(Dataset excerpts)
• • • • • • •
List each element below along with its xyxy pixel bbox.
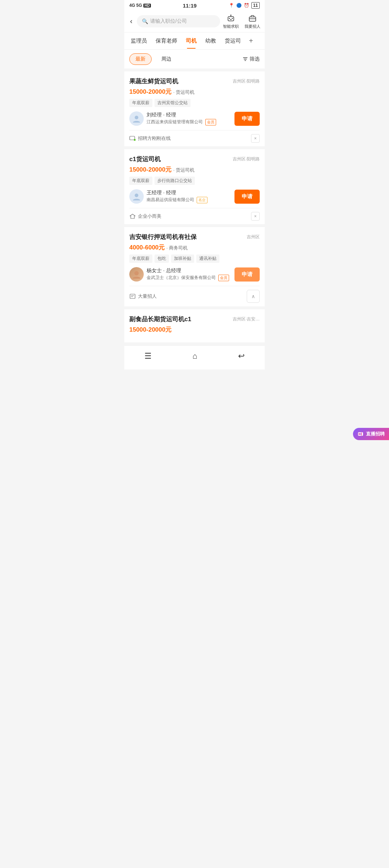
job-card-3: 吉安银行押送司机有社保 吉州区 4000-6000元 · 商务司机 年底双薪 包… [124,227,265,306]
filter-label: 筛选 [250,56,260,62]
job-tags-1: 年底双薪 吉州宾馆公交站 [129,99,260,107]
job-title-1[interactable]: 果蔬生鲜货运司机 [129,77,178,85]
nav-home[interactable]: ⌂ [185,350,204,362]
company-name-2: 南昌易运供应链有限公司 名企 [147,197,207,203]
footer-status-2: 企业小而美 [129,213,161,220]
recruiter-name-3: 杨女士 · 总经理 [147,267,229,274]
location-icon: 📍 [229,3,234,8]
status-bar: 4G 5G HD 11:19 📍 🔵 ⏰ 11 [124,0,265,10]
header-actions: 智能求职 我要招人 [223,13,260,29]
avatar-1 [129,111,144,126]
category-tabs: 监理员 保育老师 司机 幼教 货运司 + [124,32,265,50]
job-title-3[interactable]: 吉安银行押送司机有社保 [129,233,197,241]
status-time: 11:19 [183,3,197,9]
hire-button[interactable]: 我要招人 [245,13,260,29]
job-card-1: 果蔬生鲜货运司机 吉州区·阳明路 15000-20000元 · 货运司机 年底双… [124,71,265,146]
avatar-3 [129,267,144,282]
tab-nursery[interactable]: 保育老师 [152,33,181,49]
tab-education[interactable]: 幼教 [202,33,220,49]
footer-status-1: 招聘方刚刚在线 [129,135,171,142]
job-title-2[interactable]: c1货运司机 [129,155,161,163]
tab-supervisor[interactable]: 监理员 [127,33,151,49]
close-card-2[interactable]: × [251,212,260,221]
recruiter-details-2: 王经理 · 经理 南昌易运供应链有限公司 名企 [147,190,207,203]
home-icon: ⌂ [192,351,197,361]
svg-rect-3 [230,19,232,20]
svg-point-5 [231,15,232,16]
back-nav-icon: ↩ [238,351,245,361]
tag-overtime-3: 加班补贴 [171,254,194,263]
apply-button-1[interactable]: 申请 [234,112,260,126]
header: ‹ 🔍 请输入职位/公司 智能求职 [124,10,265,32]
tag-location-2: 步行街路口公交站 [155,177,195,185]
apply-section-1: 刘经理 · 经理 江西运来供应链管理有限公司 会员 申请 [129,111,260,126]
job-salary-4: 15000-20000元 [129,326,260,334]
member-badge-1: 会员 [205,119,216,125]
filter-button[interactable]: 筛选 [242,56,260,62]
search-icon: 🔍 [142,18,148,24]
job-location-4: 吉州区·吉安… [233,316,260,322]
recruiter-name-1: 刘经理 · 经理 [147,112,216,118]
filter-row: 最新 周边 筛选 [124,50,265,68]
battery-icon: 11 [251,2,260,9]
svg-rect-12 [130,136,135,140]
job-header-3: 吉安银行押送司机有社保 吉州区 [129,233,260,241]
svg-rect-0 [228,17,234,21]
svg-point-13 [134,139,136,141]
job-location-1: 吉州区·阳明路 [233,78,260,84]
filter-nearby[interactable]: 周边 [155,53,178,65]
svg-point-1 [229,18,230,19]
recruiter-info-3: 杨女士 · 总经理 金武卫士（北京）保安服务有限公司 会员 [129,267,229,282]
search-placeholder: 请输入职位/公司 [150,18,187,25]
tag-comm-3: 通讯补贴 [196,254,219,263]
tab-freight[interactable]: 货运司 [221,33,245,49]
member-badge-3: 会员 [218,275,229,281]
close-card-1[interactable]: × [251,134,260,143]
job-location-3: 吉州区 [247,234,260,240]
svg-point-16 [134,271,139,275]
filter-latest[interactable]: 最新 [129,53,152,65]
svg-rect-17 [130,294,135,298]
hd-indicator: HD [143,4,151,8]
nav-menu[interactable]: ☰ [137,350,159,362]
menu-icon: ☰ [144,351,152,361]
scroll-top-button[interactable]: ∧ [247,290,260,303]
tab-driver[interactable]: 司机 [182,33,200,49]
status-right: 📍 🔵 ⏰ 11 [229,2,260,9]
alarm-icon: ⏰ [244,3,249,8]
svg-point-11 [135,116,138,119]
recruiter-details-1: 刘经理 · 经理 江西运来供应链管理有限公司 会员 [147,112,216,125]
robot-icon [226,13,236,23]
recruiter-info-1: 刘经理 · 经理 江西运来供应链管理有限公司 会员 [129,111,216,126]
job-header-1: 果蔬生鲜货运司机 吉州区·阳明路 [129,77,260,85]
company-icon-2 [129,213,136,219]
job-title-4[interactable]: 副食品长期货运司机c1 [129,315,191,323]
smart-job-button[interactable]: 智能求职 [223,13,239,29]
card-footer-2: 企业小而美 × [129,208,260,224]
svg-marker-15 [130,214,135,218]
apply-button-3[interactable]: 申请 [234,267,260,282]
briefcase-icon [247,13,258,23]
job-card-4: 副食品长期货运司机c1 吉州区·吉安… 15000-20000元 [124,309,265,342]
named-enterprise-badge-2: 名企 [197,197,207,203]
smart-job-label: 智能求职 [223,24,239,29]
job-tags-3: 年底双薪 包吃 加班补贴 通讯补贴 [129,254,260,263]
apply-button-2[interactable]: 申请 [234,190,260,204]
job-header-2: c1货运司机 吉州区·阳明路 [129,155,260,163]
filter-icon [242,56,248,62]
apply-section-3: 杨女士 · 总经理 金武卫士（北京）保安服务有限公司 会员 申请 [129,267,260,282]
nav-back[interactable]: ↩ [231,350,252,362]
svg-rect-6 [249,17,256,21]
tag-location-1: 吉州宾馆公交站 [155,99,191,107]
job-tags-2: 年底双薪 步行街路口公交站 [129,177,260,185]
add-tab-button[interactable]: + [246,32,256,49]
back-button[interactable]: ‹ [129,15,134,27]
job-location-2: 吉州区·阳明路 [233,156,260,162]
search-bar[interactable]: 🔍 请输入职位/公司 [137,15,220,27]
tag-year-bonus-2: 年底双薪 [129,177,152,185]
company-name-1: 江西运来供应链管理有限公司 会员 [147,119,216,125]
job-salary-1: 15000-20000元 · 货运司机 [129,88,260,96]
status-left: 4G 5G HD [129,3,151,8]
chat-status-icon-1 [129,136,136,141]
company-name-3: 金武卫士（北京）保安服务有限公司 会员 [147,275,229,281]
• • • • • • •
◆ What is needed ◆
Every line of the records above should be reproduced exactly, with no pictures included.

◆ Output of the exercise ◆
List each element below along with its xyxy pixel bbox.
job-card-3: 吉安银行押送司机有社保 吉州区 4000-6000元 · 商务司机 年底双薪 包… [124,227,265,306]
filter-label: 筛选 [250,56,260,62]
job-tags-1: 年底双薪 吉州宾馆公交站 [129,99,260,107]
job-title-1[interactable]: 果蔬生鲜货运司机 [129,77,178,85]
nav-home[interactable]: ⌂ [185,350,204,362]
company-name-2: 南昌易运供应链有限公司 名企 [147,197,207,203]
footer-status-2: 企业小而美 [129,213,161,220]
recruiter-name-3: 杨女士 · 总经理 [147,267,229,274]
location-icon: 📍 [229,3,234,8]
status-bar: 4G 5G HD 11:19 📍 🔵 ⏰ 11 [124,0,265,10]
header-actions: 智能求职 我要招人 [223,13,260,29]
avatar-1 [129,111,144,126]
category-tabs: 监理员 保育老师 司机 幼教 货运司 + [124,32,265,50]
job-title-3[interactable]: 吉安银行押送司机有社保 [129,233,197,241]
status-time: 11:19 [183,3,197,9]
hire-button[interactable]: 我要招人 [245,13,260,29]
job-card-1: 果蔬生鲜货运司机 吉州区·阳明路 15000-20000元 · 货运司机 年底双… [124,71,265,146]
avatar-3 [129,267,144,282]
tab-nursery[interactable]: 保育老师 [152,33,181,49]
tab-education[interactable]: 幼教 [202,33,220,49]
footer-status-1: 招聘方刚刚在线 [129,135,171,142]
job-title-2[interactable]: c1货运司机 [129,155,161,163]
tab-supervisor[interactable]: 监理员 [127,33,151,49]
close-card-2[interactable]: × [251,212,260,221]
recruiter-details-2: 王经理 · 经理 南昌易运供应链有限公司 名企 [147,190,207,203]
home-icon: ⌂ [192,351,197,361]
svg-rect-3 [230,19,232,20]
svg-point-5 [231,15,232,16]
back-nav-icon: ↩ [238,351,245,361]
tag-overtime-3: 加班补贴 [171,254,194,263]
apply-button-1[interactable]: 申请 [234,112,260,126]
header: ‹ 🔍 请输入职位/公司 智能求职 [124,10,265,32]
tag-location-2: 步行街路口公交站 [155,177,195,185]
apply-section-1: 刘经理 · 经理 江西运来供应链管理有限公司 会员 申请 [129,111,260,126]
job-salary-4: 15000-20000元 [129,326,260,334]
member-badge-1: 会员 [205,119,216,125]
filter-button[interactable]: 筛选 [242,56,260,62]
search-icon: 🔍 [142,18,148,24]
job-location-4: 吉州区·吉安… [233,316,260,322]
recruiter-name-1: 刘经理 · 经理 [147,112,216,118]
filter-row: 最新 周边 筛选 [124,50,265,68]
battery-icon: 11 [251,2,260,9]
svg-rect-12 [130,136,135,140]
job-header-3: 吉安银行押送司机有社保 吉州区 [129,233,260,241]
svg-rect-0 [228,17,234,21]
svg-point-13 [134,139,136,141]
job-location-1: 吉州区·阳明路 [233,78,260,84]
filter-nearby[interactable]: 周边 [155,53,178,65]
svg-point-1 [229,18,230,19]
recruiter-info-3: 杨女士 · 总经理 金武卫士（北京）保安服务有限公司 会员 [129,267,229,282]
search-placeholder: 请输入职位/公司 [150,18,187,25]
tag-comm-3: 通讯补贴 [196,254,219,263]
tab-freight[interactable]: 货运司 [221,33,245,49]
member-badge-3: 会员 [218,275,229,281]
close-card-1[interactable]: × [251,134,260,143]
job-location-3: 吉州区 [247,234,260,240]
svg-point-16 [134,271,139,275]
filter-latest[interactable]: 最新 [129,53,152,65]
svg-rect-17 [130,294,135,298]
hd-indicator: HD [143,4,151,8]
nav-menu[interactable]: ☰ [137,350,159,362]
menu-icon: ☰ [144,351,152,361]
scroll-top-button[interactable]: ∧ [247,290,260,303]
tab-driver[interactable]: 司机 [182,33,200,49]
status-right: 📍 🔵 ⏰ 11 [229,2,260,9]
alarm-icon: ⏰ [244,3,249,8]
svg-point-11 [135,116,138,119]
recruiter-details-1: 刘经理 · 经理 江西运来供应链管理有限公司 会员 [147,112,216,125]
robot-icon [226,13,236,23]
recruiter-info-1: 刘经理 · 经理 江西运来供应链管理有限公司 会员 [129,111,216,126]
job-header-1: 果蔬生鲜货运司机 吉州区·阳明路 [129,77,260,85]
company-icon-2 [129,213,136,219]
job-title-4[interactable]: 副食品长期货运司机c1 [129,315,191,323]
smart-job-button[interactable]: 智能求职 [223,13,239,29]
card-footer-2: 企业小而美 × [129,208,260,224]
svg-marker-15 [130,214,135,218]
apply-button-3[interactable]: 申请 [234,267,260,282]
briefcase-icon [247,13,258,23]
job-card-4: 副食品长期货运司机c1 吉州区·吉安… 15000-20000元 [124,309,265,342]
named-enterprise-badge-2: 名企 [197,197,207,203]
smart-job-label: 智能求职 [223,24,239,29]
job-tags-3: 年底双薪 包吃 加班补贴 通讯补贴 [129,254,260,263]
apply-button-2[interactable]: 申请 [234,190,260,204]
job-header-2: c1货运司机 吉州区·阳明路 [129,155,260,163]
filter-icon [242,56,248,62]
apply-section-3: 杨女士 · 总经理 金武卫士（北京）保安服务有限公司 会员 申请 [129,267,260,282]
nav-back[interactable]: ↩ [231,350,252,362]
svg-rect-6 [249,17,256,21]
tag-location-1: 吉州宾馆公交站 [155,99,191,107]
job-tags-2: 年底双薪 步行街路口公交站 [129,177,260,185]
add-tab-button[interactable]: + [246,32,256,49]
back-button[interactable]: ‹ [129,15,134,27]
job-location-2: 吉州区·阳明路 [233,156,260,162]
search-bar[interactable]: 🔍 请输入职位/公司 [137,15,220,27]
tag-year-bonus-2: 年底双薪 [129,177,152,185]
company-name-1: 江西运来供应链管理有限公司 会员 [147,119,216,125]
job-salary-1: 15000-20000元 · 货运司机 [129,88,260,96]
status-left: 4G 5G HD [129,3,151,8]
chat-status-icon-1 [129,136,136,141]
company-name-3: 金武卫士（北京）保安服务有限公司 会员 [147,275,229,281]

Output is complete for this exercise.